Мэри опять вскочила, и обе женщины направились через холл к кабинету. Мужчины остались вдвоем на ставшей вдруг тихой кухне. Между ними отчетливо ощущалось напряжение.

– Ждем криков и звона бьющейся посуды? – сказал Мэтью.

– Думаю, отец примет лекарство.

– Да, правильно. Суп avgolemono лечит рак.

Андреас кивнул:

– Возможно.

– Мне жаль, что у нас не было возможности увидеться. Неделя была даже более сумасшедшей, чем я ожидал.

– Я не скучал. Но было бы неплохо пообщаться. Только не здесь.

– А ты у нас останешься сегодня?

– Если твоя мать попросит об этом.

– Она не попросит, потому что предполагает, что ты останешься.

Андреас отмахнулся от дальнейшего продолжения этой темы.

– Расскажи, как у тебя дела на работе.

– Суматошно. – Мэтью положил ноги на стул. Он выглядел уставшим. – Я сейчас занимаюсь оформлением прав на некоторые работы для предстоящей выставки. Кроме того, пару дней меня не было в офисе – я занимался исследованиями и несколько раз выезжал к клиентам.

– Это не по поводу греческой иконы?

– Да, в значительной степени.

– И что, музей собирается ее покупать?

– По правде говоря, – ответил Мэтью после некоторого внутреннего спора, – это маловероятно.

– Правда? А почему?

– Продавец побаивается. Да и музей занервничал. Вполне возможно, что икона была украдена. – Внук пристально на него смотрел. Что он знал? Наверное, немного. – Подозреваю, что тебя это не удивляет.

– Ты знаешь, что я вырос в этой деревне, жил там до переезда в Афины. И я был там во время войны.

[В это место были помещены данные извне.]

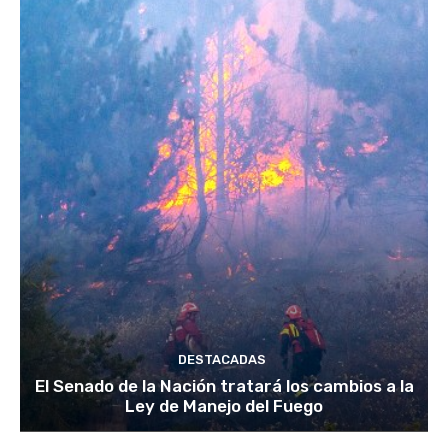
DESTACADAS
El Senado de la Nación tratará los cambios a la
Ley de Manejo del Fuego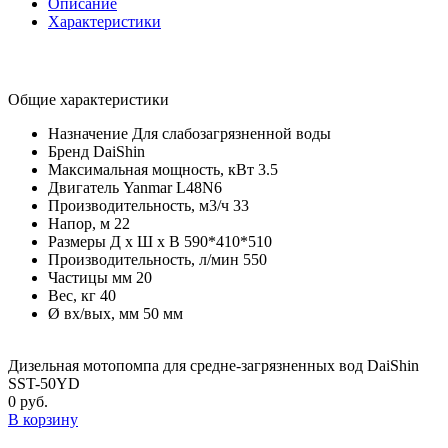
Описание
Характеристики
Общие характеристики
Назначение
Для слабозагрязненной воды
Бренд
DaiShin
Максимальная мощность, кВт
3.5
Двигатель
Yanmar L48N6
Производительность, м3/ч
33
Напор, м
22
Размеры Д х Ш х В
590*410*510
Производительность, л/мин
550
Частицы мм
20
Вес, кг
40
Ø вх/вых, мм
50 мм
Дизельная мотопомпа для средне-загрязненных вод DaiShin
SST-50YD
0 руб.
В корзину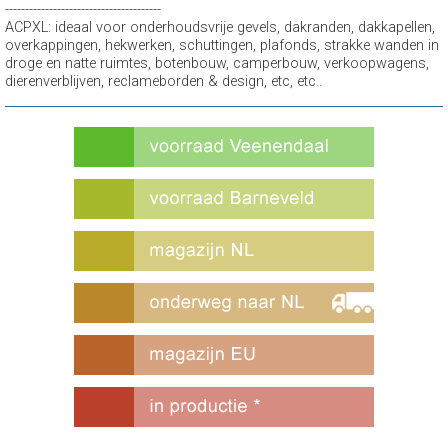
---------------------------------------
ACPXL: ideaal voor onderhoudsvrije gevels, dakranden, dakkapellen,
overkappingen, hekwerken, schuttingen, plafonds, strakke wanden in
droge en natte ruimtes, botenbouw, camperbouw, verkoopwagens,
dierenverblijven, reclameborden & design, etc, etc..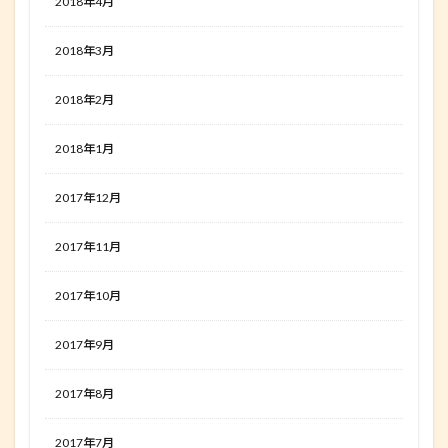
2018年4月
2018年3月
2018年2月
2018年1月
2017年12月
2017年11月
2017年10月
2017年9月
2017年8月
2017年7月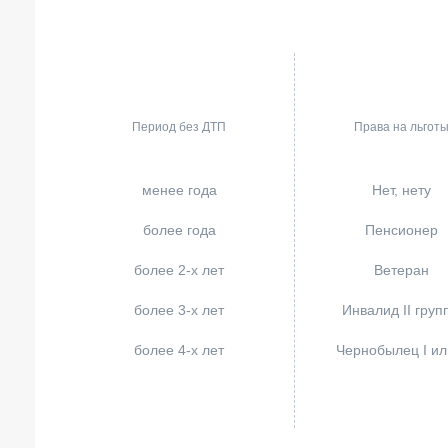
Период без ДТП
Права на льгот
менее года
Нет, нету
более года
Пенсионер
более 2-х лет
Ветеран
более 3-х лет
Инвалид II груп
более 4-х лет
Чернобылец I или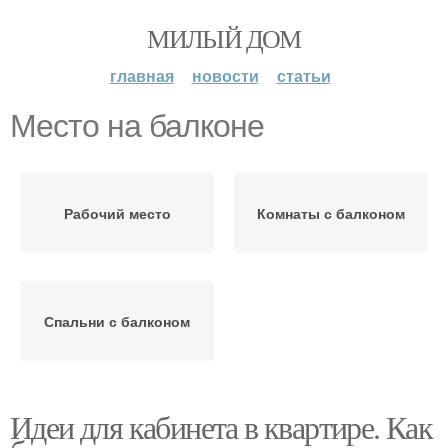
МИЛЫЙ ДОМ
главная
новости
статьи
Место на балконе
Рабочий место
Комнаты с балконом
Спальни с балконом
Идеи для кабинета в квартире. Как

– Ее забрали немцы, – сказал Мэтью многозначительно.

– Правильно.

– И был убит тот, кто пытался этому помешать.

– Что рассказал тебе Фотис?

Мэтью вдруг сбился с прокурорского тона.

– Почти ничего. Только то, что я сказал.

Правильно ли было заводить об этом речь? Принесет ли это облегчение или еще более усилит боль? Мог ли он так поступать с мальчиком? И мог ли он вновь так поступать с собой?

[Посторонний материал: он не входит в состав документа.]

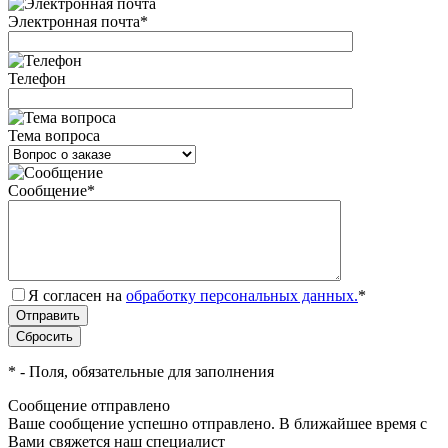
Электронная почта
*
Телефон
Тема вопроса
Сообщение
*
Я согласен на
обработку персональных данных.
*
*
- Поля, обязательные для заполнения
Сообщение отправлено
Ваше сообщение успешно отправлено. В ближайшее время с
Вами свяжется наш специалист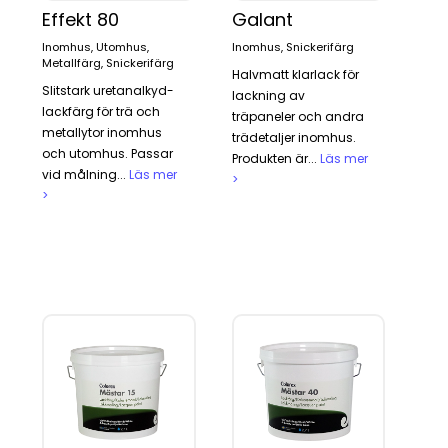
Effekt 80
Galant
Inomhus, Utomhus,
Inomhus, Snickerifärg
Metallfärg, Snickerifärg
Halvmatt klarlack för
Slitstark uretanalkyd-
lackning av
lackfärg för trä och
träpaneler och andra
metallytor inomhus
trädetaljer inomhus.
och utomhus. Passar
Produkten är...
Läs mer
vid målning...
Läs mer
>
>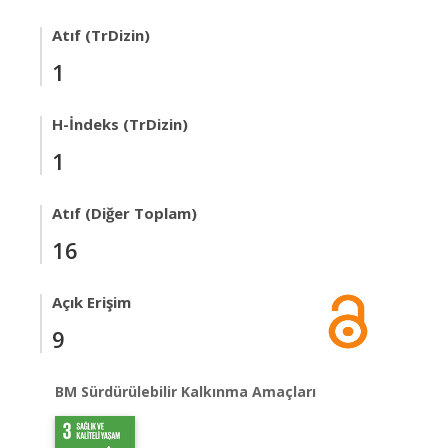
Atıf (TrDizin)
1
H-İndeks (TrDizin)
1
Atıf (Diğer Toplam)
16
Açık Erişim
9
BM Sürdürülebilir Kalkınma Amaçları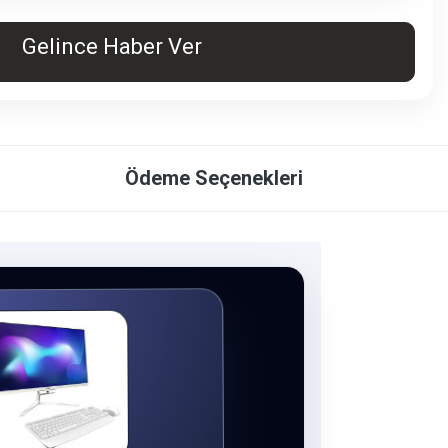
Gelince Haber Ver
Ödeme Seçenekleri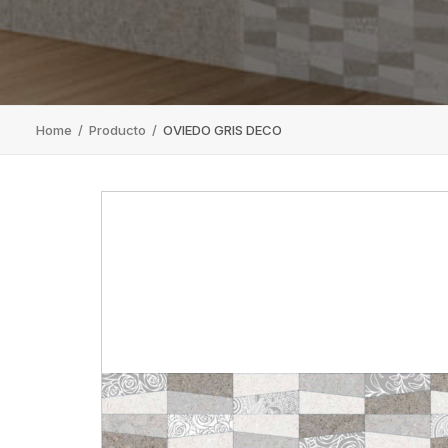
Home
/
Producto
/
OVIEDO GRIS DECO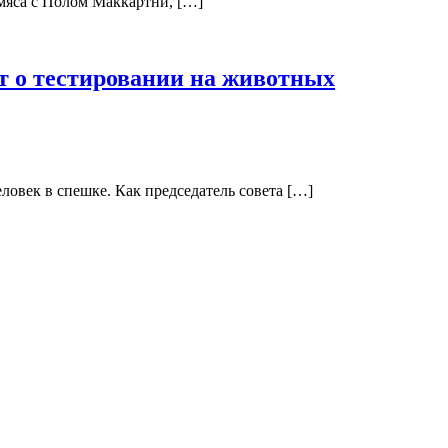
 мяса с Полом Маккартни, […]
т о тестировании на животных
овек в спешке. Как председатель совета […]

– Честно, что тебе известно?

– Ничего. Я хочу, чтобы ты мне рассказал. Хочу услышать это от тебя.

Из кабинета не доносилось никаких звуков, как будто находившиеся там трое человек исчезли. Старик посмотрел на вставленный в рамку карандашный рисунок, висевший на стене за спиной внука. Профиль Алекса, сделанный Мэтью, когда тому было четырнадцать. Вполне профессиональная работа. «Он бродит на ощупь в потемках, – подумал Андреас. – Он ничего не знает. Кто-то при нем что-то сболтнул, и теперь он пытается что-то узнать. Я не первый, кого он спрашивает, это значит, что полученные ранее ответы его не удовлетворили». Он подумал об обещании, которое они с Фотисом дали друг другу много лет назад. Следует ли он обету молчания после всех событий прошедших лет? Можно ли поговорить об этом с Мэтью, не нарушая данных обязательств?

– Извини, – сказал он наконец. – Это одна из тех глупых ситуаций: если ты не знаешь, я не могу тебе сказать. Мы с твоим крестным дали друг другу слово.

Неожиданно в кабинете раздались голоса. Мэтью выглядел смущенным. Либо предоставил событиям развиваться самостоятельно, либо перебирает в уме другие способы подхода. В холле раздались шаги, и мужчины подняли глаза. В дверях стояла растерянная Ирини:

– Он выгнал меня, можете себе представить? – Мэтью пододвинул ей стул, но она не стала садиться, просто оперлась о плечо сына. – Его раздражает, что я пытаюсь ему помочь.

– Наверное, ты слишком старалась.

– Я просто хотела убедиться, что он действительно его съест.

– Ты что, пыталась его покормить с ложечки?

– Да, сам он все проливал.

– Дай ему сделать это самому. Он не хочет чувствовать себя инвалидом.

Она села, покачав головой, положила руки на стол и стала смотреть в окно, по которому медленно стекали капли дождя. Затем перевела взгляд на Андреаса.

– Ты переночуешь у нас?

Он пожал плечами.

– Ты хочешь, чтобы моя дочь повезла тебя в город, а затем возвращалась сюда под дождем и в темноте, думаешь только о себе?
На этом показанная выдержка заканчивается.